Major Highlights of the Companies (Amendment) Bill 2020

While several changes has been proposed by the Company Law Committee (CLC), the key changes are as follows:-

  1. Decriminalization Of Certain Offences – The bill proposes changes to certain offences in relation to technical and procedural defaults which can be determined objectively or otherwise lack any element of fraud or do not involve larger public interest. Speaking on the bill, Sitaraman said “there are currently around 124 penal provisions compared to 134 under Companies Act 2013”. The said amendment will be carried out in Section 23 of the Companies Act.
  2. Producer Companies – The Companies (Amendment) Bill, 2020[1]proposes a new chapter XXIA relating to “producer companies and its incorporation”. This chapter has been introduced for the benefit of farmers, handloom, agriculture as well as cottage industries. The CLC Report defines a “Producer Companies as, “a body corporate comprising of farmers and agriculturists who work in cooperation with each other to promote better standard of living and gain easier access to credit, technology, market, etc.”
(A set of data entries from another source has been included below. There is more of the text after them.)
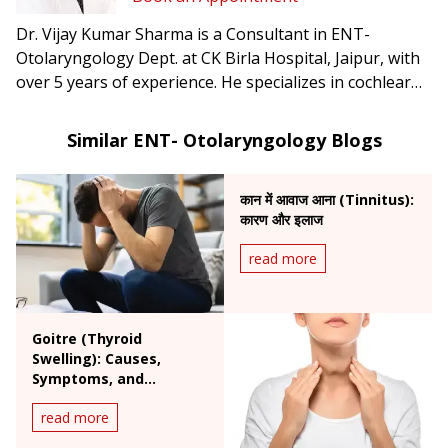
Dr. Vijay Kumar Sharma is a Consultant in ENT-
Otolaryngology Dept. at CK Birla Hospital, Jaipur, with
over 5 years of experience. He specializes in cochlear
implants, endoscopic ear surgery, head & neck surgery,
and lateral skull base procedures.
Similar ENT- Otolaryngology Blogs
कान में आवाज आना (Tinnitus):
कारण और इलाज
read more
Goitre (Thyroid
Swelling): Causes,
Symptoms, and
Treatment Options
read more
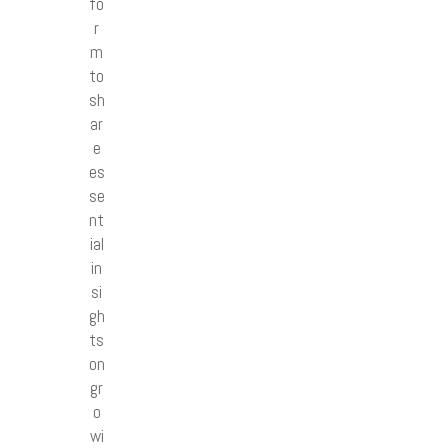
fo
r
m
to
sh
ar
e
es
se
nt
ial
in
si
gh
ts
on
gr
o
wi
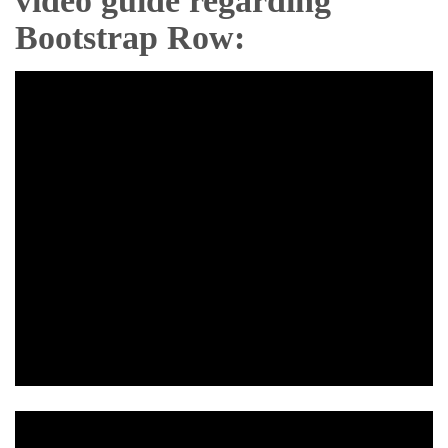
video guide regarding
Bootstrap Row:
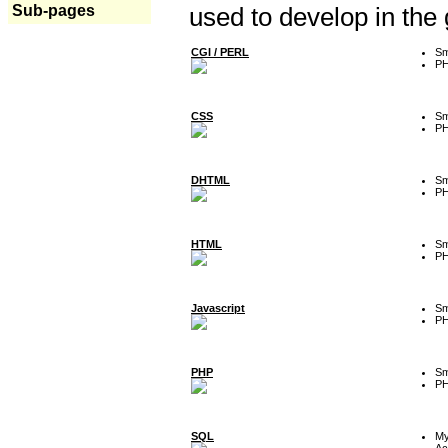
Sub-pages
used to develop in the
CGI / PERL
Sm
P
CSS
Sm
P
DHTML
Sm
P
HTML
Sm
P
Javascript
Sm
P
PHP
Sm
P
SQL
M
Ac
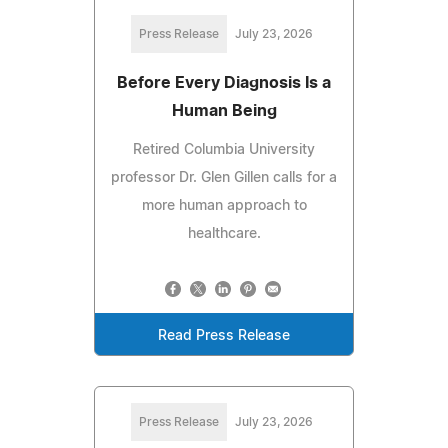
Press Release
July 23, 2026
Before Every Diagnosis Is a
Human Being
Retired Columbia University
professor Dr. Glen Gillen calls for a
more human approach to
healthcare.
Read Press Release
Press Release
July 23, 2026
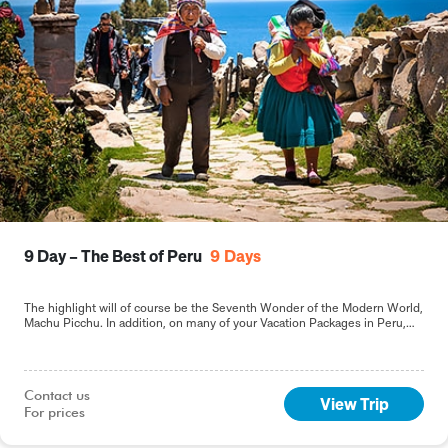
9 Day – The Best of Peru
9
Days
The highlight will of course be the Seventh Wonder of the Modern World,
Machu Picchu. In addition, on many of your Vacation Packages in Peru,
including this 9-day Best of Peru tour, you will sample the delights of the
capital, Lima.
Contact us

View Trip
For prices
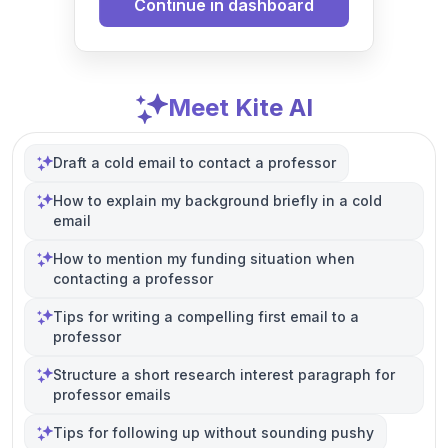
Continue in dashboard
Meet Kite AI
Draft a cold email to contact a professor
How to explain my background briefly in a cold
email
How to mention my funding situation when
contacting a professor
Tips for writing a compelling first email to a
professor
Structure a short research interest paragraph for
professor emails
Tips for following up without sounding pushy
  3. Corporate Social Responsibility – The bill exempts the companies with a CSR liability of up to Rs. 50 lakh a year from setting up CSR committee. Furthermore, the Bill allows eligible companies to set off the excess amount towards there CSR obligations in the subsequent financial years.
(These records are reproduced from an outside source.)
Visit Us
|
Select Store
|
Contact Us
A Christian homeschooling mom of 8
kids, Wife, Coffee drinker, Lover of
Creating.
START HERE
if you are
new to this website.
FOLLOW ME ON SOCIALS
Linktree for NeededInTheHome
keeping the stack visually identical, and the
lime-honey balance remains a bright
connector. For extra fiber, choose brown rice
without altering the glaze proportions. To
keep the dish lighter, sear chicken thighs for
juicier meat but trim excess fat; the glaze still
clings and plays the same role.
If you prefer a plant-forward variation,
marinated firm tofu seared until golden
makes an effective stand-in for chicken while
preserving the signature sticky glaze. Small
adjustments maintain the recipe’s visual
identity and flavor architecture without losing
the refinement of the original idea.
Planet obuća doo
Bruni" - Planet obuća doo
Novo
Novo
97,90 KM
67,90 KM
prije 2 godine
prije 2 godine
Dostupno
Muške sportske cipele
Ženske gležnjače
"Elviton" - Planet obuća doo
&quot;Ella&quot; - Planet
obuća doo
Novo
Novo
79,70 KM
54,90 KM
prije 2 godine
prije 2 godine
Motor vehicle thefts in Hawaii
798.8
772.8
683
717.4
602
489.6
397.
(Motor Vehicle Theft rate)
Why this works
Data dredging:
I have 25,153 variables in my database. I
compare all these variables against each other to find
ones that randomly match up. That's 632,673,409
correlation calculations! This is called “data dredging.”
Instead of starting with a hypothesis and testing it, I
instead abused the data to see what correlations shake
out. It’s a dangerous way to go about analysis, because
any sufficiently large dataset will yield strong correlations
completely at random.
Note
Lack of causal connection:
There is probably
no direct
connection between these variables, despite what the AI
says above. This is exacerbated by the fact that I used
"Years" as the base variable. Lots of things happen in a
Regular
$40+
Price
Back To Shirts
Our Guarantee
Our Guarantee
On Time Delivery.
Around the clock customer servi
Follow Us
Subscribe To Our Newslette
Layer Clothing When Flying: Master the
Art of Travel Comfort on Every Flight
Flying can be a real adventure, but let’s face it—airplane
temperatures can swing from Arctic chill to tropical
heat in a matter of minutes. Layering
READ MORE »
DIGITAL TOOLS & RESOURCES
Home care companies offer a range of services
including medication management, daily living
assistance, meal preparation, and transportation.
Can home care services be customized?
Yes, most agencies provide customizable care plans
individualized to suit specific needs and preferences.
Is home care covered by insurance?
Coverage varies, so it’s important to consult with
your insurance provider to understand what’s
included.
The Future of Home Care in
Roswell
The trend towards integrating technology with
  4. Direct Listing – The Companies (Amendment) Bill,2020 is to allow direct listing of securities by Indian companies in permissible foreign jurisdiction as per rules to be prescribed. This would be considered beneficial for start-ups to tap overseas market for raising capitals.
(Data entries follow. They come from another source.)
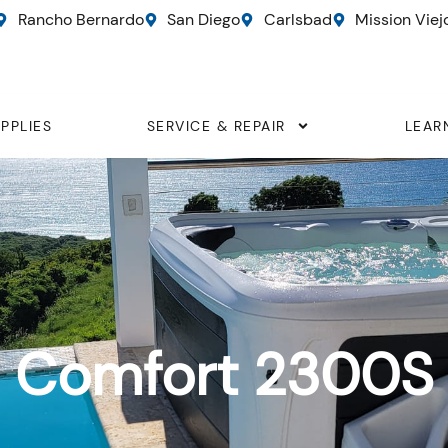
Rancho Bernardo
San Diego
Carlsbad
Mission Viej
PPLIES
SERVICE & REPAIR
LEAR
Comfort 2300S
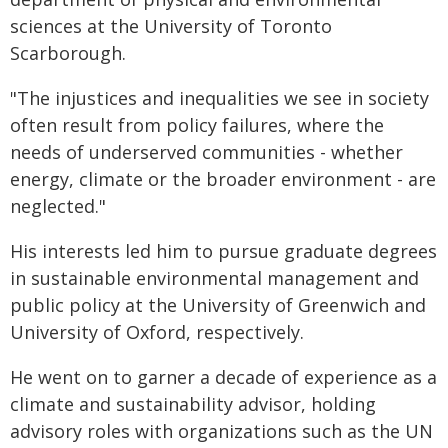
sciences at the University of Toronto
Scarborough.
"The injustices and inequalities we see in society
often result from policy failures, where the
needs of underserved communities - whether
energy, climate or the broader environment - are
neglected."
His interests led him to pursue graduate degrees
in sustainable environmental management and
public policy at the University of Greenwich and
University of Oxford, respectively.
He went on to garner a decade of experience as a
climate and sustainability advisor, holding
advisory roles with organizations such as the UN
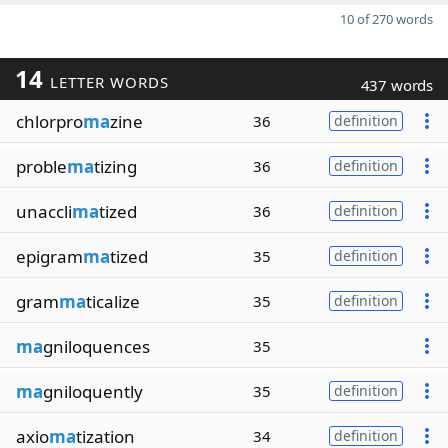
10 of 270 words
14
LETTER WORDS
437 words
chlorpro
ma
zine
36
definition
proble
ma
tizing
36
definition
unaccli
ma
tized
36
definition
epigram
ma
tized
35
definition
gram
ma
ticalize
35
definition
ma
gniloquences
35
ma
gniloquently
35
definition
axio
ma
tization
34
definition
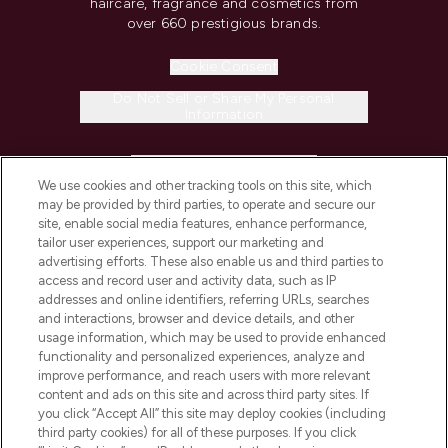
haircare, fragrance and cosmetics from
over 660 prestigious brands.
Cookie Consent
Do Not Sell or Share My Personal
Information
HELP & INFORMATION
We use cookies and other tracking tools on this site, which
may be provided by third parties, to operate and secure our
COMPANY INFORMATION
site, enable social media features, enhance performance,
tailor user experiences, support our marketing and
advertising efforts. These also enable us and third parties to
ABOUT LOOKFANTASTIC
access and record user and activity data, such as IP
addresses and online identifiers, referring URLs, searches
and interactions, browser and device details, and other
STORES AND SALONS
usage information, which may be used to provide enhanced
functionality and personalized experiences, analyze and
improve performance, and reach users with more relevant
content and ads on this site and across third party sites. If
you click “Accept All” this site may deploy cookies (including
third party cookies) for all of these purposes. If you click
Pay Securely With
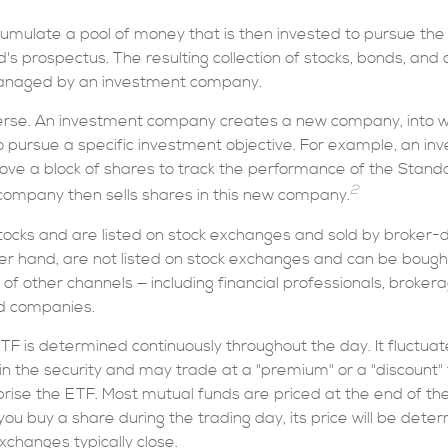
umulate a pool of money that is then invested to pursue the
d's prospectus. The resulting collection of stocks, bonds, and o
managed by an investment company.
erse. An investment company creates a new company, into w
to pursue a specific investment objective. For example, an i
 a block of shares to track the performance of the Standa
2
ompany then sells shares in this new company.
stocks and are listed on stock exchanges and sold by broker-
her hand, are not listed on stock exchanges and can be bough
 of other channels — including financial professionals, broker
nd companies.
ETF is determined continuously throughout the day. It fluctua
 in the security and may trade at a "premium" or a "discount" 
rise the ETF. Most mutual funds are priced at the end of the
ou buy a share during the trading day, its price will be det
xchanges typically close.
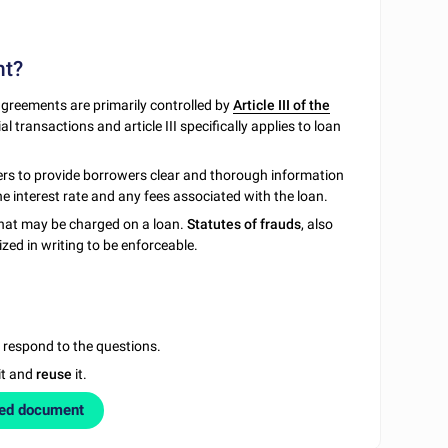
nt?
greements are primarily controlled by
Article III of the
transactions and article III specifically applies to loan
ders to provide borrowers clear and thorough information
he interest rate and any fees associated with the loan.
hat may be charged on a loan.
Statutes of frauds
, also
zed in writing to be enforceable.
u respond to the questions.
it and
reuse
it.
zed document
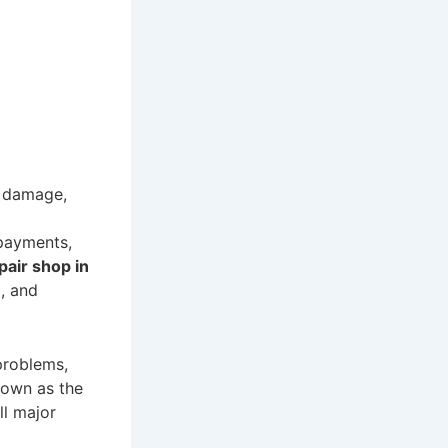
l damage,
 payments,
pair shop in
, and
problems,
nown as the
all major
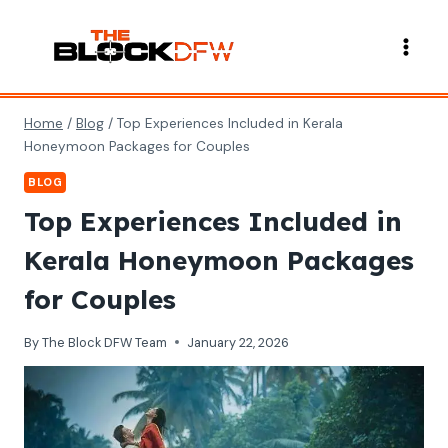
Skip
to
content
Home
/
Blog
/
Top Experiences Included in Kerala
Honeymoon Packages for Couples
BLOG
Top Experiences Included in
Kerala Honeymoon Packages
for Couples
By
The Block DFW Team
January 22, 2026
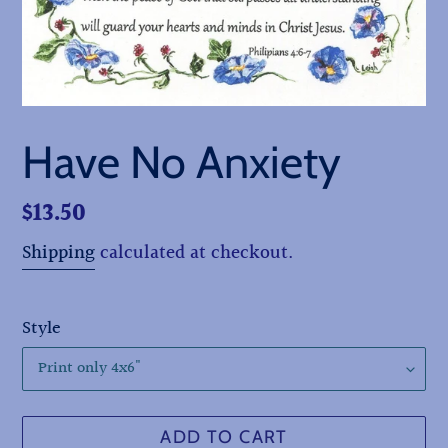
Have No Anxiety
Regular
$13.50
price
Shipping
calculated at checkout.
Style
ADD TO CART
  5. Reduced Timeline For Issue Of Rights – As per section 62 of the Act the timeline of providing offer letter to the existing shareholder has been reduced to 15 days to not more than 30 days, beyond which the offer is to be deemed declined.
  6. Exemption of Filing Resolutions and Agreements-Section 117 requires the filing of resolution with the ROC. As per Companies Act, 2013 it exempts banking companies providing loan, guarantee, and security in connection of providing loan from filing the resolution in e-Form MGT-14. The current bill now proposes to extend such exemption to registered NBFC license and HFCs.
  7. Benches Of NCLAT – The Companies (Amendment) Bill,2020 proposes section 418A for setting up benches of the National Company Law Appellate Tribunal in order to ease the burden and also to decrease the pendency of cases. The ceiling of the maximum strength of NCLAT under section 410 of the Act has been proposed to be removed in the bill.
  8. Periodical Financial Results – This is a newly inserted clause in the bill under section 129A. The Central Government shall require such class or classes of Unlisted companies as may be prescribed-
  9. To prepare financial results on periodical basis
  10. Obtain approval of the Board of Directors
  11. File a copy of periodical financial results with the ROC within 30 days of the completion of the relevant period with such fees as may be prescribed.

Takeaway

The Companies Amendment Act of 2020 has brought out several changes in the way companies operate. Firstly, this is the fourth amendment to the Companies Act 2013. Previous amendments were made in the year of 2015, 2017, and 2019. Out of the above amendments, 2017 was the most comprehensive amendment which affected all provisions related to the Companies Act. The 2020 amendment has decriminalised different crimes which do not have the substance of fraud. Apart from this, the amendment has made it easier for companies to list their shares in international stock exchanges. So to conclude, it can be said that the amendment act has improved the ease of doing business for Indian companies.